CLIFER: Continual Learning with Imagination for Facial Expression Recognition
Super Short Description
- Paper Link
- This paper works on facial expression recognition (6 expressions. For example: anger, happiness etc). Its novelty lies in its Imagination Model: generating new images of same person with different facial expressions from the orignal image. Another interesting portion is the integration of this Imagination model as a data augmentation module to the main model, the GDM module.
A Short Background
- FER : Facial expression recognition
- Dual memory: Episodic and semantic.
- Episodic memory example: David Beckham smiling face in last video. This memory should change pretty rapidly.
- Semantic memory example: A typical european smiling face. This memory should change relatively slowly.

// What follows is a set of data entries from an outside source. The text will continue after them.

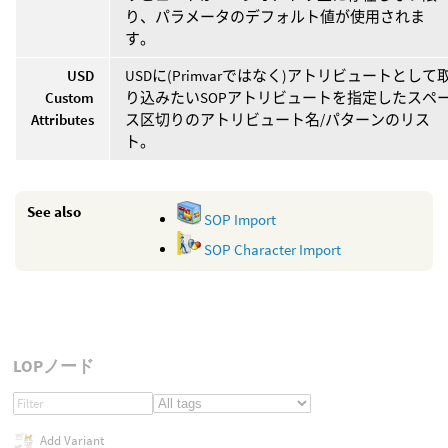
り、パラメータのデフォルト値が使用されま
す。
USD
USDに(Primvarではなく)アトリビュートとして
Custom
り込みたいSOPアトリビュートを指定したスペ
Attributes
ス区切りのアトリビュート名/パターンのリス
ト。
See also
SOP Import
SOP Character Import
LOPノード
Add Variant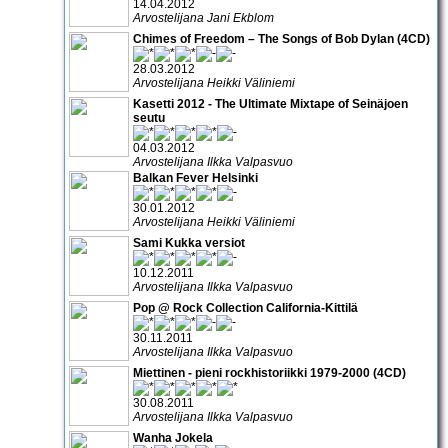
14.04.2012
Arvostelijana Jani Ekblom
Chimes of Freedom – The Songs of Bob Dylan (4CD)
28.03.2012
Arvostelijana Heikki Väliniemi
Kasetti 2012 - The Ultimate Mixtape of Seinäjoen
seutu
04.03.2012
Arvostelijana Ilkka Valpasvuo
Balkan Fever Helsinki
30.01.2012
Arvostelijana Heikki Väliniemi
Sami Kukka versiot
10.12.2011
Arvostelijana Ilkka Valpasvuo
Pop @ Rock Collection California-Kittilä
30.11.2011
Arvostelijana Ilkka Valpasvuo
Miettinen - pieni rockhistoriikki 1979-2000 (4CD)
30.08.2011
Arvostelijana Ilkka Valpasvuo
Wanha Jokela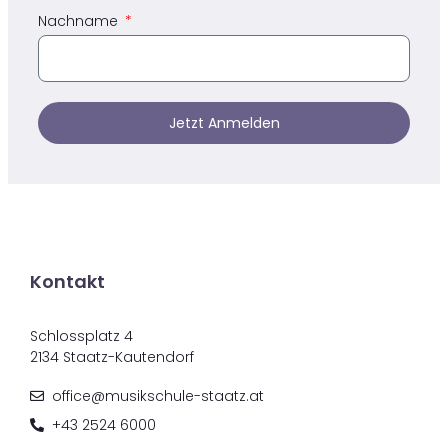
Nachname
Jetzt Anmelden
Kontakt
Schlossplatz 4
2134 Staatz-Kautendorf
office@musikschule-staatz.at
+43 2524 6000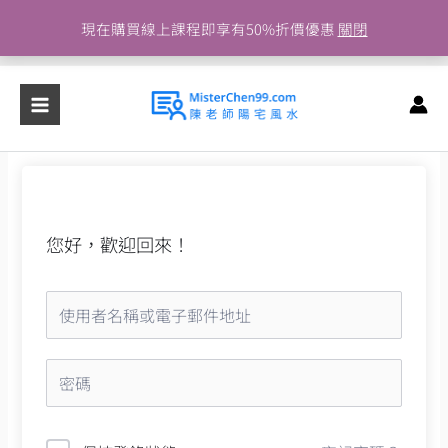
跳
現在購買線上課程即享有50%折價優惠
關閉
至
主
要
內
容
您好，歡迎回來！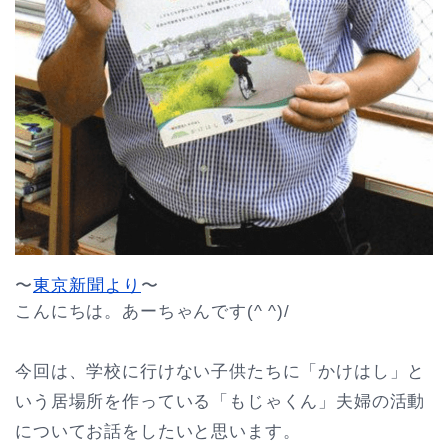
〜
東京新聞より
〜
こんにちは。あーちゃんです(^ ^)/
今回は、学校に行けない子供たちに「かけはし」と
いう居場所を作っている「もじゃくん」夫婦の活動
についてお話をしたいと思います。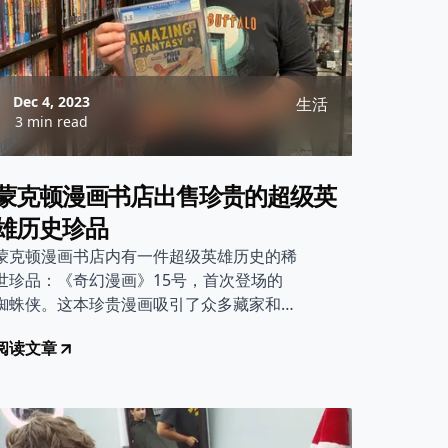
Dec 4, 2023
生活
3 min read
蒙克顿漫画书店出售珍贵的超级英
雄历史珍品
蒙克顿漫画书店内有一件超级英雄历史的稀
世珍品：《奇幻漫画》15号，首次登场的
蜘蛛侠。这本珍贵漫画吸引了众多藏家和漫
迷的目光，标价6万加元。
阅读文章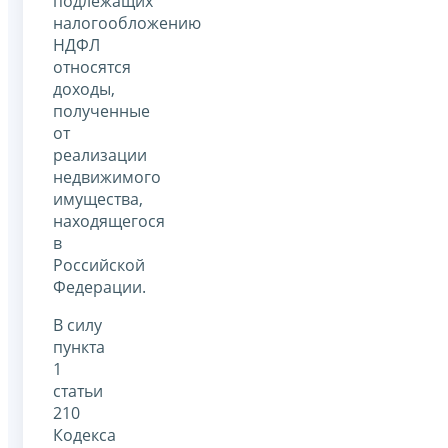
подлежащих
налогообложению
НДФЛ
относятся
доходы,
полученные
от
реализации
недвижимого
имущества,
находящегося
в
Российской
Федерации.
В силу
пункта
1
статьи
210
Кодекса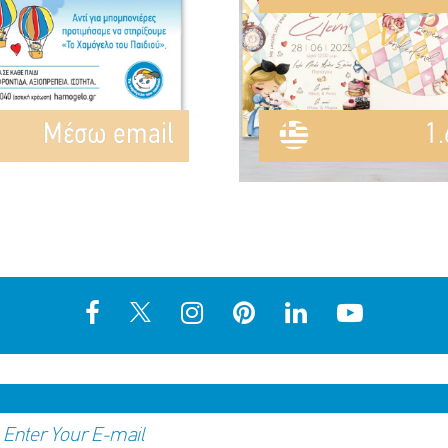
Mέσω email
1.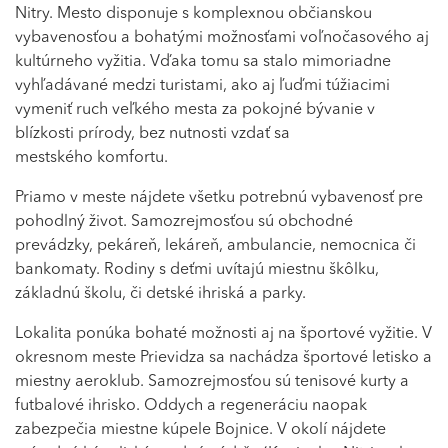
Nitry. Mesto disponuje s komplexnou občianskou
vybavenosťou a bohatými možnosťami voľnočasového aj
kultúrneho vyžitia. Vďaka tomu sa stalo mimoriadne
vyhľadávané medzi turistami, ako aj ľuďmi túžiacimi
vymeniť ruch veľkého mesta za pokojné bývanie v
blízkosti prírody, bez nutnosti vzdať sa
mestského komfortu.
Priamo v meste nájdete všetku potrebnú vybavenosť pre
pohodlný život. Samozrejmosťou sú obchodné
prevádzky, pekáreň, lekáreň, ambulancie, nemocnica či
bankomaty. Rodiny s deťmi uvítajú miestnu škôlku,
základnú školu, či detské ihriská a parky.
Lokalita ponúka bohaté možnosti aj na športové vyžitie. V
okresnom meste Prievidza sa nachádza športové letisko a
miestny aeroklub. Samozrejmosťou sú tenisové kurty a
futbalové ihrisko. Oddych a regeneráciu naopak
zabezpečia miestne kúpele Bojnice. V okolí nájdete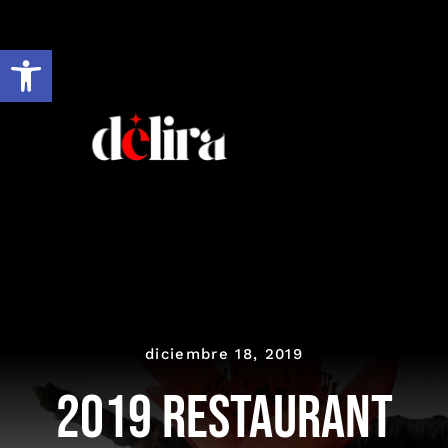
Ir
al
Abrir barra de herramientas
contenido
diciembre 18, 2019
2019 Restaurant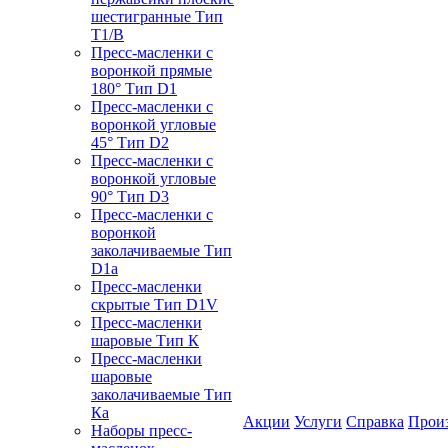
шестигранные Тип
T1/B
Пресс-масленки с
воронкой прямые
180° Тип D1
Пресс-масленки с
воронкой угловые
45° Тип D2
Пресс-масленки с
воронкой угловые
90° Тип D3
Пресс-масленки с
воронкой
заколачиваемые Тип
D1a
Пресс-масленки
скрытые Тип D1V
Пресс-масленки
шаровые Тип К
Пресс-масленки
шаровые
заколачиваемые Тип
Кa
Акции
Услуги
Справка
Прои
Наборы пресс-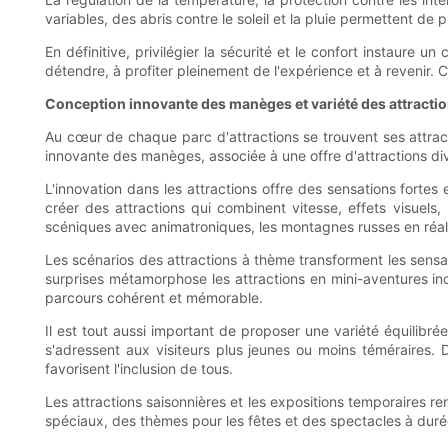
variables, des abris contre le soleil et la pluie permettent d
En définitive, privilégier la sécurité et le confort instaure u
détendre, à profiter pleinement de l'expérience et à revenir. 
Conception innovante des manèges et variété des attracti
Au cœur de chaque parc d'attractions se trouvent ses attrac
innovante des manèges, associée à une offre d'attractions diver
L'innovation dans les attractions offre des sensations forte
créer des attractions qui combinent vitesse, effets visuels
scéniques avec animatroniques, les montagnes russes en réalité
Les scénarios des attractions à thème transforment les sensat
surprises métamorphose les attractions en mini-aventures inou
parcours cohérent et mémorable.
Il est tout aussi important de proposer une variété équilibrée
s'adressent aux visiteurs plus jeunes ou moins téméraires. D
favorisent l'inclusion de tous.
Les attractions saisonnières et les expositions temporaires r
spéciaux, des thèmes pour les fêtes et des spectacles à durée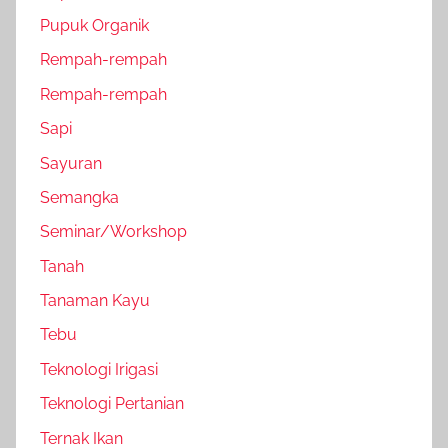
Pupuk Organik
Rempah-rempah
Rempah-rempah
Sapi
Sayuran
Semangka
Seminar/Workshop
Tanah
Tanaman Kayu
Tebu
Teknologi Irigasi
Teknologi Pertanian
Ternak Ikan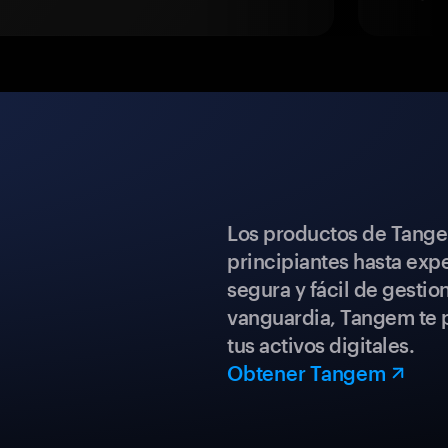
Los productos de Tange
principiantes hasta expe
segura y fácil de gestio
vanguardia, Tangem te p
tus activos digitales.
Obtener Tangem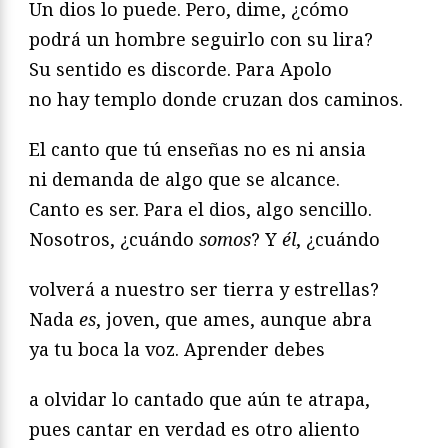
Un dios lo puede. Pero, dime, ¿cómo
podrá un hombre seguirlo con su lira?
Su sentido es discorde. Para Apolo
no hay templo donde cruzan dos caminos.
El canto que tú enseñas no es ni ansia
ni demanda de algo que se alcance.
Canto es ser. Para el dios, algo sencillo.
Nosotros, ¿cuándo
somos
? Y
él
, ¿cuándo
volverá a nuestro ser tierra y estrellas?
Nada
es
, joven, que ames, aunque abra
ya tu boca la voz. Aprender debes
a olvidar lo cantado que aún te atrapa,
pues cantar en verdad es otro aliento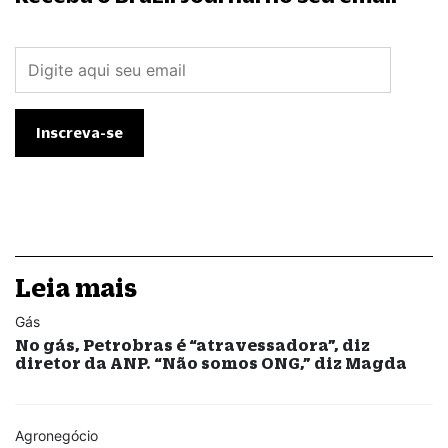
Leia mais
Gás
No gás, Petrobras é “atravessadora”, diz
diretor da ANP. “Não somos ONG,” diz Magda
Agronegócio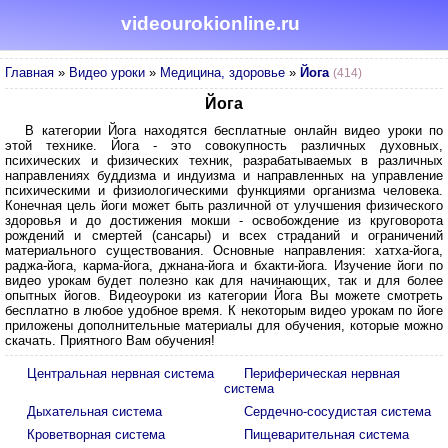
videourokionline.ru
Главная
»
Видео уроки
»
Медицина, здоровье
»
Йога
(414)
Йога
В категории Йога находятся бесплатные онлайн видео уроки по
этой технике. Йога - это совокупность различных духовных,
психических и физических техник, разрабатываемых в различных
направлениях буддизма и индуизма и направленных на управление
психическими и физиологическими функциями организма человека.
Конечная цель йоги может быть различной от улучшения физического
здоровья и до достижения мокши - освобождение из круговорота
рождений и смертей (сансары) и всех страданий и ограничений
материального существования. Основные направления: хатха-йога,
раджа-йога, карма-йога, джнана-йога и бхакти-йога. Изучение йоги по
видео урокам будет полезно как для начинающих, так и для более
опытных йогов. Видеоуроки из категории Йога Вы можете смотреть
бесплатно в любое удобное время. К некоторым видео урокам по йоге
приложены дополнительные материалы для обучения, которые можно
скачать. Приятного Вам обучения!
Центральная нервная система
Периферическая нервная
система
Дыхательная система
Сердечно-сосудистая система
Кроветворная система
Пищеварительная система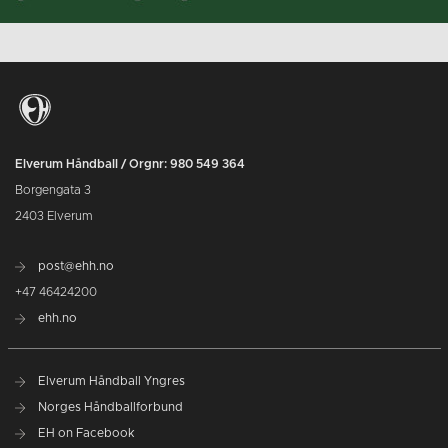
Elverum Håndball / Orgnr: 980 549 364
Borgengata 3
2403 Elverum
post@ehh.no
+47 46424200
ehh.no
Elverum Håndball Yngres
Norges Håndballforbund
EH on Facebook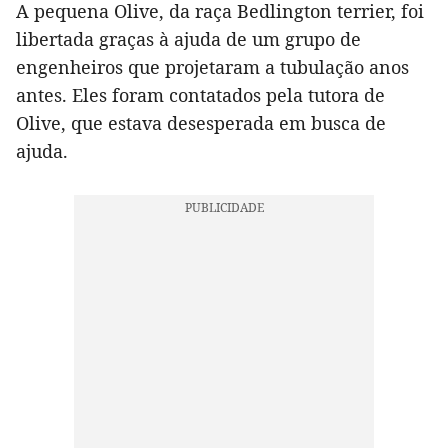
A pequena Olive, da raça Bedlington terrier, foi
libertada graças à ajuda de um grupo de
engenheiros que projetaram a tubulação anos
antes. Eles foram contatados pela tutora de
Olive, que estava desesperada em busca de
ajuda.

- Continual Learning (CL): Methodology with which the model should improve on getting incremental amount of data with time. Similar to online learning in spirit.
- GDM module: A Continual learning model. Implements the human inspired dual memory system using artifical neurons.
Understanding the Paper
Imagination Model
Model is adapted from ExprGAN. It has two discriminators: \(D_z\) to regularize the latent space embedding and \(D_{img}\) to regularize the generated images. \(D_z\) ensures that latent space embedding of generated images is similar to original image embeddings. This helps to reduce distorting in generated images. \(D_{img}\) ensures that generated images actually have the intended face expressions.
How does GDM Module Ensure Rapid Non-Overlapping Learning in Episodic Memory
- Non overlapping means that each embedding is attempted to get stored as they are. Tendency to encode the common features across embeddings of same face expression type is discouraged.
- Learning rate is high.
- Its objective is to retain the input to a high degree of precision. It is made quite eager to add new neurons.
How does GDM Module Ensure Slow Overlapping Learning in Semantic Memory
- Learning rate is kept low.
- It has a relatively higher bar for adding a new neurons.
- This model takes as input best representations of face latent embeddings from the episodic memory. It uses mode for fixing the feature prototypes for different expression types.